Radius of convergence of complex series around 0+i

Question

Let $f(z):=\frac{\sin z}{z(z-\pi)(z+\pi)}$. What is the radius of convergence of the series $$ \sum_{n=0}^{\infty} \frac{f^{(n)}(i)}{n!}(z-i)^n\quad\text{?} $$Explain.

My Attempt :

Note that the series in question is just the Taylor series of the function $f(z)$ about the point $i$. So the solution reduces to determining the distance between the closest non-removable isolated singularity and the point $0+i$. All of the isolated singularities are removable and we must conclude that the radius of convergence is $\infty$. I verify that the singularities are all removable below.

$$ \lim_{z\to 0} \frac{\sin z}{z(z-\pi)(z+\pi)} =-1/\pi^2 $$ $$ \lim_{z\to \pi} \frac{\sin z}{z(z-\pi)(z+\pi)} =-1/2\pi^2 $$ $$ \lim_{z\to -\pi} \frac{\sin z}{z(z-\pi)(z+\pi)} =-1/2\pi^2 $$

Answer 1

Note that

The radius of convergence is the distance to the nearest singularity for the function $f(z)$.

Answer 2

$f(z)=\frac{\sin z}{z(z-\pi)(z+\pi)}=\sum_{n=0}^{\infty}a_n (z-i)^n$ ,where $a_n=\frac{f^n(i)}{n!}$ , provided $f(z)$ is analytic in the region containing $i\in \mathbb C$.
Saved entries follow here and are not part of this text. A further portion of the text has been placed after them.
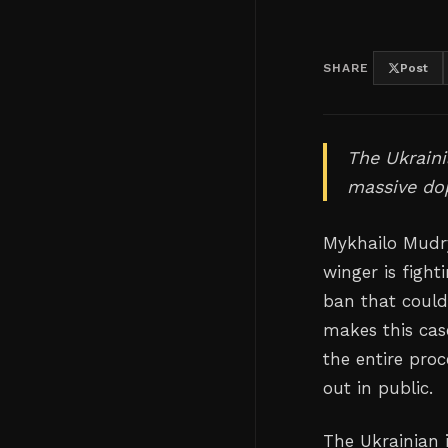
SHARE
Post
The Ukraini
massive dop
Mykhailo Mudr
winger is fight
ban that could
makes this case
the entire pro
out in public.
The Ukrainian 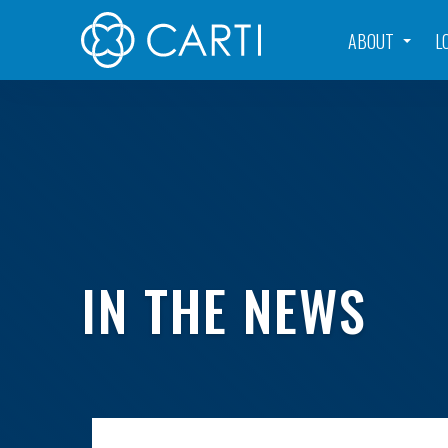
ABOUT
L
IN THE NEWS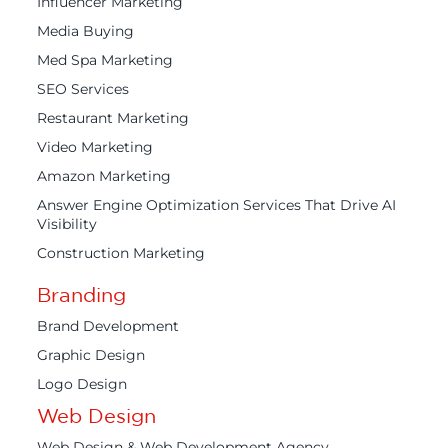
Influencer Marketing
Media Buying
Med Spa Marketing
SEO Services
Restaurant Marketing
Video Marketing
Amazon Marketing
Answer Engine Optimization Services That Drive AI
Visibility
Construction Marketing
Branding
Brand Development
Graphic Design
Logo Design
Web Design
Web Design & Web Development Agency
Now singularities of $f(z)$ are $0$ , $\pi$ , $-\pi$.

Now $f(z)$ is analytic in $C:|z-i|=R$ where $R>0$ such that $0,\pi,-\pi\not \in C$.

So, $R<1$. Because if $R\ge 1$ then the circle $C$ contains at least the point $0$.

i.e. , the radius of convergence is $1$.

Answer 3

After editing my attempt to change the RoC to $\infty$ from $\mathbb{C}$ I believe my attempt is correct.